Il ne suffit pas de regarder le mal, il ne suffit pas de le décrire, fût-ce avec pertinence. Nous ne renoncerons pas à notre esprit critique, mais nous le mettrons au service de nouveaux commencements. Ils sont déjà en germe, des intuitions sont là, il ne s’agit que d’y être attentif. Accepter d’être un peu perdu, de ne pas connaître la direction globale qu’il s’agit de prendre. Accepter que le futur ne soit pas ce qu’on avait rêvé qu’il serait. Mais croire en la possibilité de commencer à nouveau, refuser d’être enfermé, être prêt à voir et à faire surgir l’inattendu. Gémir peut-être, mais pour un enfantement.

La jeune génération européenne n’est pas déjà livrée à la morosité. Quand bien même elle le serait, elle ne lui est pas définitivement gagnée. Certes, nous ne pouvons que parler avec hésitation, car nous sommes fatigués des promesses fracassantes et des lendemains censés chanter. Nous ne voulons plus plonger tête baissée dans des processus historiques dont nous n’avons pas éprouvé la valeur. C’est pourquoi nous plisserons les yeux, et tâcherons de distinguer le bon du mauvais ; et si nous rencontrions ne fût-ce qu’une petite braise sous un tas de cendres, alors nous nous réjouirions et soufflerions dessus jusqu’à ce que le feu reprenne.

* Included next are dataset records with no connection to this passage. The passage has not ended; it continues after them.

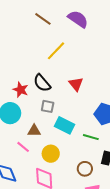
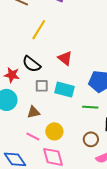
cyan rectangle: (64, 125) -> (65, 90), moved
pink line: (23, 147) -> (33, 137), moved

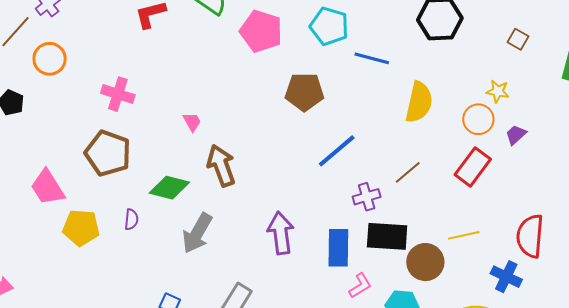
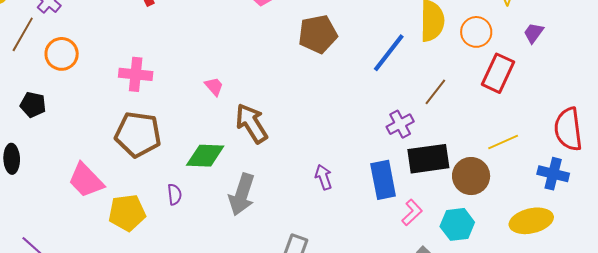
orange circle: (478, 119) -> (476, 32), moved
blue line: (337, 151) -> (389, 53), moved
purple arrow: (281, 233) -> (324, 177), size x0.6

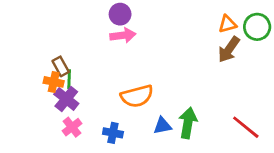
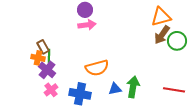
orange triangle: (227, 24) -> (161, 17), size x1.5
green circle: (257, 27) -> (177, 41), moved
red line: (246, 127) -> (174, 90), turned -30
blue cross: (113, 133) -> (80, 94), size x1.5

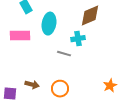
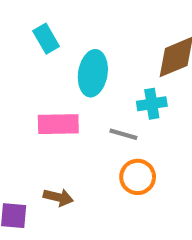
pink rectangle: (20, 36) -> (58, 124), moved
orange circle: (60, 89) -> (138, 177), moved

Nous voulons converser, parce qu’on ne pense pas bien seul, et parce que la division de la société en groupes incapables de se comprendre et de se parler nous est douloureuse. Nous converserons donc au-delà des frontières nationales, au-delà des clans politiques, et au-delà des divergences de spiritualités. Nous tâcherons d’être apaisés, lents même s’il le faut, pour ne pas ériger en montagnes nos désaccords, et parce que l’énervement, qui semble de règle dans les débats de société, révèle plus souvent la douleur d’un attachement non éteint que la pertinence d’une pensée qui se saurait juste.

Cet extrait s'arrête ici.